With a multitude of cyber insurance products available in the UK a lot of work has been carried out on policy comparisons, but there are some product characteristics that are often overlooked or require further examination. Here are five key features and why they’re important:
1. Implementation of Immediate Incident Response.
Speed and professionalism are key and having the right experts involved at the beginning of a cyber event is crucial. How quickly is the insured speaking to that expert and what are the steps for the all important first few hours? With sensitive information, it’s also a bonus to be speaking under legal privilege. Having a £0 deductible for this immediate response also enables quick handling (without the insured hesitating over whether they will have to pay an excess amount for initial fees).
2. ‘Discovery’ Language.
What happens if a cyber event/issue is lying undiscovered in the insured’s system prior to first purchasing cyber cover? How does the cyber policy respond to this discovery? Be wary of policies that potentially refuse cover (or use language such as ‘ought to have known’). A policy that provides cover for when a cyber event is first discovered is a positive feature.
3. ‘Cyber Crime’ Cover.
This is becoming more commonplace, but be wary of policies that use cyber only triggers. Fund transfer fraud or social engineering fraud can still be carried out by methods that don’t involve the insured’s systems or unauthorised access. A limited policy trigger can leave gaps in cover.

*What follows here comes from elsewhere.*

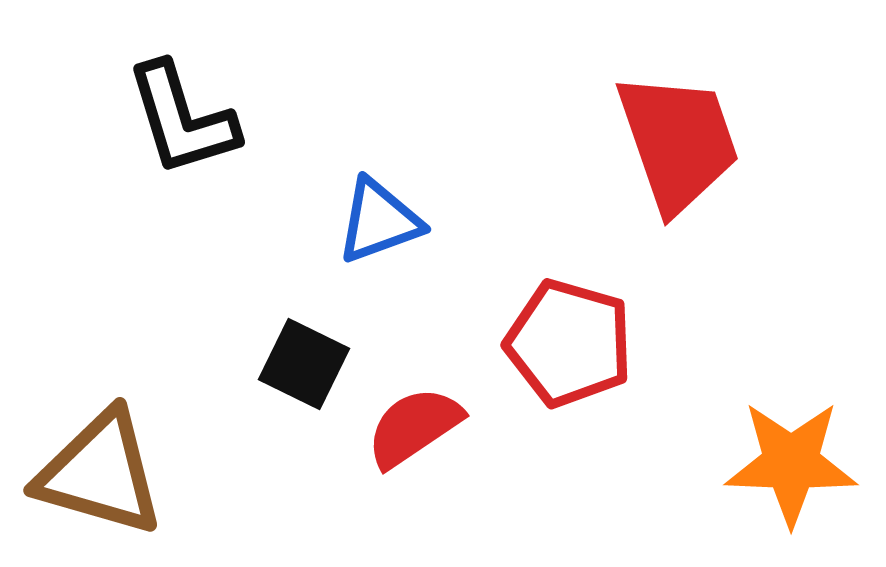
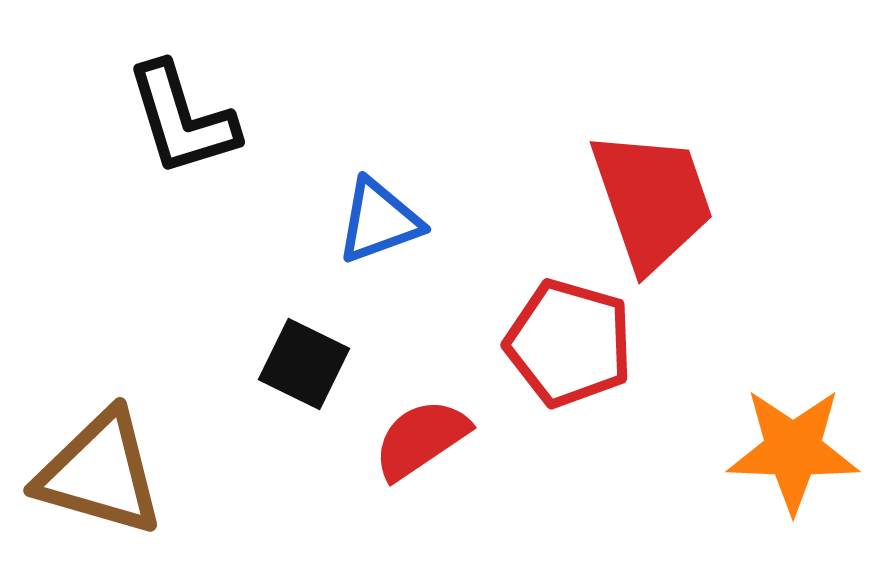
red trapezoid: moved 26 px left, 58 px down
red semicircle: moved 7 px right, 12 px down
orange star: moved 2 px right, 13 px up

4. ‘Potential/suspected’ Language.
With a cyber event, quite often it’s not known if information has fallen into the wrong hands or there has been an actual unauthorised access. Rather than putting the onus on the insured to prove this, look for a policy that uses ‘potential’ or ‘suspected’ language in relation to the coverage trigger.
5. ‘Pay on Behalf of’ Language.
Many cyber insurance policies provide good 1st party coverage or incident response costs, but on a reimbursement basis, meaning the insured must incur the costs and then claim the money back. ‘Pay on behalf of’ language ensures a smooth process that doesn’t financially inconvenience the insured.
Most cyber policies should reimburse an organisation for costs and liabilities incurred in dealing with the fallout of a cyber event. But a good insurance product should do much more than that. It is not just about checking what’s covered by a policy, it’s about understanding how implementation occurs.